(Records from a data source)
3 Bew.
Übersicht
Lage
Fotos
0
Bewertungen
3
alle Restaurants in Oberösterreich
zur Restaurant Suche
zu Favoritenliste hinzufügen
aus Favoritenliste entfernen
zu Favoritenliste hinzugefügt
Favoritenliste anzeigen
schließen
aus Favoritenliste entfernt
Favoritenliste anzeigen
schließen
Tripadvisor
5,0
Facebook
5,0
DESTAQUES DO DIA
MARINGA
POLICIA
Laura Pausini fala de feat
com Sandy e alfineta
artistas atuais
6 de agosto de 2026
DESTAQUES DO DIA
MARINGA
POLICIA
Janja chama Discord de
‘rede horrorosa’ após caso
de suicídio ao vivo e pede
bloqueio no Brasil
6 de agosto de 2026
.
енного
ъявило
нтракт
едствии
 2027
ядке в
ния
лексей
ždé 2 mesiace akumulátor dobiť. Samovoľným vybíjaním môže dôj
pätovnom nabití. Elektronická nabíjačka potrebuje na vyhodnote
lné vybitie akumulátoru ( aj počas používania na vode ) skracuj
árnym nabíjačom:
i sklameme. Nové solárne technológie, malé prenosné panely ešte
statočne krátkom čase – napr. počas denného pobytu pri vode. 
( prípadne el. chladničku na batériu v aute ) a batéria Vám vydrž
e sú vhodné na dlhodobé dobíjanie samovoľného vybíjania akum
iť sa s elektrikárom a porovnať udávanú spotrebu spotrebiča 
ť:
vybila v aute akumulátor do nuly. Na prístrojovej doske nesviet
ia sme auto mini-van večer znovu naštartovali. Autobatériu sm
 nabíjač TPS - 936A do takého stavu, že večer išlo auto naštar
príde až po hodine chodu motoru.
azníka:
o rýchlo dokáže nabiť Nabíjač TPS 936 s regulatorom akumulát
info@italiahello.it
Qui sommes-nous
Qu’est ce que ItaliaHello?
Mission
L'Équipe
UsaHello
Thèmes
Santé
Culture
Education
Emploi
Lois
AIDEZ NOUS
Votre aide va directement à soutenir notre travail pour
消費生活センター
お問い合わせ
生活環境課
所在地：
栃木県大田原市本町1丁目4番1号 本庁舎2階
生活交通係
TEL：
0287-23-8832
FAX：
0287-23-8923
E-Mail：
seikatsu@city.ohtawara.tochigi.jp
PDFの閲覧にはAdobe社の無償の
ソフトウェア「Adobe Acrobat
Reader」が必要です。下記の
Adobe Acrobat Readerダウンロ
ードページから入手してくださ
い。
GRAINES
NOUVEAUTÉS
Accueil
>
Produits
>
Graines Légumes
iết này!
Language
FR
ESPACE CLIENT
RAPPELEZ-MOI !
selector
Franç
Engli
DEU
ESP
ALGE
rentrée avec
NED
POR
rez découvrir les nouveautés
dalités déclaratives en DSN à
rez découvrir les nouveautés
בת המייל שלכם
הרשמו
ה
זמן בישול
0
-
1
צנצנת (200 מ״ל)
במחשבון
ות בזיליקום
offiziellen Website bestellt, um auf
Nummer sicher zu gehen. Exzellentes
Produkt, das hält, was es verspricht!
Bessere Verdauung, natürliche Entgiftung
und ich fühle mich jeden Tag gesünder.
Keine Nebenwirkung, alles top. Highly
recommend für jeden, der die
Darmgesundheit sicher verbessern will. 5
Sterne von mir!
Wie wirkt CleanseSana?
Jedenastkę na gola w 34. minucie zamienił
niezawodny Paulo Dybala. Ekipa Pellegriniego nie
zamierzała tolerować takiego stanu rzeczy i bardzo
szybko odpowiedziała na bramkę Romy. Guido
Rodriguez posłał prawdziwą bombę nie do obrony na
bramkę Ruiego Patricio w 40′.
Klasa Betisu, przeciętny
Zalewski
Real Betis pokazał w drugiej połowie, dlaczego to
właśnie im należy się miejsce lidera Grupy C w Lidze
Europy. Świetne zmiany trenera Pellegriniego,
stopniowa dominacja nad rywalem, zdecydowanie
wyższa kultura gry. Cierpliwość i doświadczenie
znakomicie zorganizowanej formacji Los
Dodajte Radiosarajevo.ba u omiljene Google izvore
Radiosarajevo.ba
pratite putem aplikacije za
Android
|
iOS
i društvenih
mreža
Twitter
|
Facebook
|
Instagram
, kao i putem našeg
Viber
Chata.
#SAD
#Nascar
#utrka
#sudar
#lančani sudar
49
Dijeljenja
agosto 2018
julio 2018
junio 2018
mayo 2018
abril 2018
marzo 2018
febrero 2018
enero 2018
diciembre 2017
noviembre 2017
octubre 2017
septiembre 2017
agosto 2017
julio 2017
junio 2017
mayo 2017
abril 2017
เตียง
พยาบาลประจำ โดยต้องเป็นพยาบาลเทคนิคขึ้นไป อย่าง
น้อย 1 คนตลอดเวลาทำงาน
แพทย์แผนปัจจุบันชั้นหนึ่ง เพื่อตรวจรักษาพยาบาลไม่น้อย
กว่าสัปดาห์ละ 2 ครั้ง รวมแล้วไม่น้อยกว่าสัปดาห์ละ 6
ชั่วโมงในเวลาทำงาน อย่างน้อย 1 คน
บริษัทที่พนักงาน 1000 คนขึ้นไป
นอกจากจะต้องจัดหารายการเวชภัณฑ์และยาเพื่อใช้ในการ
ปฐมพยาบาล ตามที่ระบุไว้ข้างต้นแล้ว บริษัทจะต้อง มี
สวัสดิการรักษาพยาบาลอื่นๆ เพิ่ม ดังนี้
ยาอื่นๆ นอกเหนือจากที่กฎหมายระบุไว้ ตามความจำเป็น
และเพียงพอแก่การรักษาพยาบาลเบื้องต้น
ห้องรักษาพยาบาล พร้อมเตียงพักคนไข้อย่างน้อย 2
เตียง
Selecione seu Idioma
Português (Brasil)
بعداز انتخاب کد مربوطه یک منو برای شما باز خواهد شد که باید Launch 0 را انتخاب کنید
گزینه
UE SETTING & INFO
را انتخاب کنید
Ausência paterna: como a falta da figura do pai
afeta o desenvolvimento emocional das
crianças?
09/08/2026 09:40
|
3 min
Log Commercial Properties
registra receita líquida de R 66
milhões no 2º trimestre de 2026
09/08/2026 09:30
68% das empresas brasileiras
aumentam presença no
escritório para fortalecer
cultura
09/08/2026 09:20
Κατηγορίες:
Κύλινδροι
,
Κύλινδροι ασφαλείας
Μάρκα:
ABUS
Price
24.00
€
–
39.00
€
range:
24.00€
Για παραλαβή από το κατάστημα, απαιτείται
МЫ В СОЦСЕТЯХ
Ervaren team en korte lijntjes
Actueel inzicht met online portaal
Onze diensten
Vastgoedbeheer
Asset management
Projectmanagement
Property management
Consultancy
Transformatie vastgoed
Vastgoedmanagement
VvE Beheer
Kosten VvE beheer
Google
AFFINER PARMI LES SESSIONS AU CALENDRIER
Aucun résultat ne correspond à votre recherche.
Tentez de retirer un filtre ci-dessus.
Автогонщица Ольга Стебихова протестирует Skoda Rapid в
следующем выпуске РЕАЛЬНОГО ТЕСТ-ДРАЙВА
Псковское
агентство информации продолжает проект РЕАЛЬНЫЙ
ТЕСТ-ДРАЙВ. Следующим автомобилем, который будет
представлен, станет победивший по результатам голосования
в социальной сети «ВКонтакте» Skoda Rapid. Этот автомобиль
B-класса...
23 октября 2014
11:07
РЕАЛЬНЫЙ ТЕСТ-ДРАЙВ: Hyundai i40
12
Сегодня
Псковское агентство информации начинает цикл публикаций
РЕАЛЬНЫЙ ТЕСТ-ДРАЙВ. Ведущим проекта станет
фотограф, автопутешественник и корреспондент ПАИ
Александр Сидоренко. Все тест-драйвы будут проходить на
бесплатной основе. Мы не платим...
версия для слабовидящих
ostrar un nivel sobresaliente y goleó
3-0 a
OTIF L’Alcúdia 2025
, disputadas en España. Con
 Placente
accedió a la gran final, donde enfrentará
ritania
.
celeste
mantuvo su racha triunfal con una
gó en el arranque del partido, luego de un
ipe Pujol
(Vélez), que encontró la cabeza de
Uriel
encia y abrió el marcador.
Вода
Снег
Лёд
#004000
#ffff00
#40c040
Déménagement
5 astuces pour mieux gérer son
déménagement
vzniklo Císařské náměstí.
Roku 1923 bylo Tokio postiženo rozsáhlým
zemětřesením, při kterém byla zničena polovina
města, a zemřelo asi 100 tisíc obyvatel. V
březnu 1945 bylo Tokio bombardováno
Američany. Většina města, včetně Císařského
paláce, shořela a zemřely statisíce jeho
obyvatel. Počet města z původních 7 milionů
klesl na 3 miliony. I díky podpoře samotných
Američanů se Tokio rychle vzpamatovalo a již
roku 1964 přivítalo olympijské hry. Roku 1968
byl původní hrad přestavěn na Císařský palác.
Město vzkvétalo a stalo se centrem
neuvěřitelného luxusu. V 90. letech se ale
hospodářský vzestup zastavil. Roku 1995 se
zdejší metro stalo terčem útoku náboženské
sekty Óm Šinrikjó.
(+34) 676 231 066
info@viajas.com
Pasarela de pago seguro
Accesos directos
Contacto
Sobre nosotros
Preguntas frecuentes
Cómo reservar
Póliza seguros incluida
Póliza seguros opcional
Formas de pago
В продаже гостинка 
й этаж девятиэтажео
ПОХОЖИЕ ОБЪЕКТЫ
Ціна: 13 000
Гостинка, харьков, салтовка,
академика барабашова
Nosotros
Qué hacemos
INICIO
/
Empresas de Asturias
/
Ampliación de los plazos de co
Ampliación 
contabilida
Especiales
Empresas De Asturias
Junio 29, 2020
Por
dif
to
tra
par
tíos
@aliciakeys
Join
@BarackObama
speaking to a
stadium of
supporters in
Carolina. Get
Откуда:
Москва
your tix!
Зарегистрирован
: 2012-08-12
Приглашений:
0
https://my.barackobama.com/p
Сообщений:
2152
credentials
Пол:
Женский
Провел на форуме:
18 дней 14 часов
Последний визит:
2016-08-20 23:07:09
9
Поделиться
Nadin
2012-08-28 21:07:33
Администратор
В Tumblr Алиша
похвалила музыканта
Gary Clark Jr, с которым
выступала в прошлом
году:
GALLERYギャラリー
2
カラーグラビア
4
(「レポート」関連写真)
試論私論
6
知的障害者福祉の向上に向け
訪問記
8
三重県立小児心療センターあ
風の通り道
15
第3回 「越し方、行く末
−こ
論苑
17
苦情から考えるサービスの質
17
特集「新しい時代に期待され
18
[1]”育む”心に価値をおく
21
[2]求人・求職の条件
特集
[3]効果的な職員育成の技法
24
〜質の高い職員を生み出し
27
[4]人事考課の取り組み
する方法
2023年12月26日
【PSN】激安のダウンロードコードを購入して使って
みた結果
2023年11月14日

→ **Aim of the exercise**: Set down again, word for word, the stretch of records from the line with "credentials" to the line with "三重県立小児心療センターあ", both of those lines included.

→ **Answer to the problem**:
credentials
Пол:
Женский
Провел на форуме:
18 дней 14 часов
Последний визит:
2016-08-20 23:07:09
9
Поделиться
Nadin
2012-08-28 21:07:33
Администратор
В Tumblr Алиша
похвалила музыканта
Gary Clark Jr, с которым
выступала в прошлом
году:
GALLERYギャラリー
2
カラーグラビア
4
(「レポート」関連写真)
試論私論
6
知的障害者福祉の向上に向け
訪問記
8
三重県立小児心療センターあ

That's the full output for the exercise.